Figure 3: The respective quantities of catalytically active ingredients in 10 different species of St John’s Wort. Hypericin (shown in dark blue) was found to be the most catalytically active, meaning that the dried flowers from the species H. vesiculosum were chosen as the catalyst. Figure from Wang et al. 2021 (Creative Commons).

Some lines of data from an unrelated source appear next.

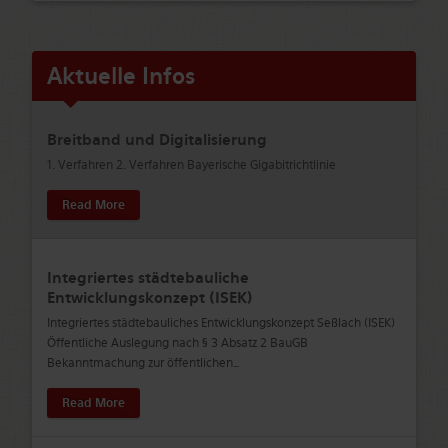
Aktuelle Infos
Breitband und Digitalisierung
1. Verfahren 2. Verfahren Bayerische Gigabitrichtlinie
Read More
Integriertes städtebauliche
Entwicklungskonzept (ISEK)
Integriertes städtebauliches Entwicklungskonzept Seßlach (ISEK)
Öffentliche Auslegung nach § 3 Absatz 2 BauGB
Bekanntmachung zur öffentlichen
…
Read More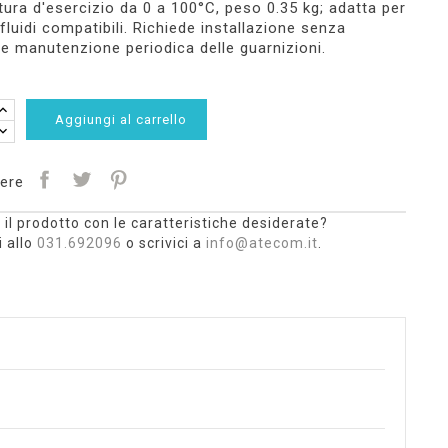
ura d'esercizio da 0 a 100°C, peso 0.35 kg; adatta per
fluidi compatibili. Richiede installazione senza
 e manutenzione periodica delle guarnizioni.
Aggiungi al carrello
ere
 il prodotto con le caratteristiche desiderate?
 allo
031.692096
o scrivici a
info@atecom.it
.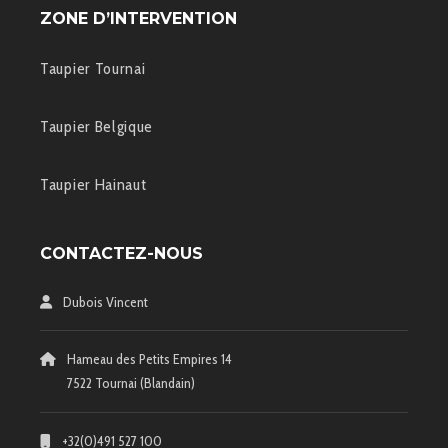
ZONE D’INTERVENTION
Taupier Tournai
Taupier Belgique
Taupier Hainaut
CONTACTEZ-NOUS
Dubois Vincent
Hameau des Petits Empires 14
7522 Tournai (Blandain)
+32(0)491 527 100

Although natural products can be a great alternative to using transition metal catalysts, it’s important to remember that not every product sourced from plants is sustainable or non-toxic. Harvesting plants to extract useful chemicals can be particularly damaging for plants which are already endangered or grow very slowly, as demand for the product can outstrip the ability of the species to replenish itself. ‘Natural’ also doesn’t necessarily mean safe, as many natural products are toxic to humans. Luckily, St John’s Wort is a hardy, easy-to-grow plant that is incredibly widespread, growing in tropical and temperate climates around the world. It’s also a perennial, meaning the plant will produce flowers over multiple years, and is mostly environmentally benign. These characteristics make St John’s Wort a great candidate for a renewable source of catalysts in photoredox coupling reactions that are cheap to produce and environmentally friendly.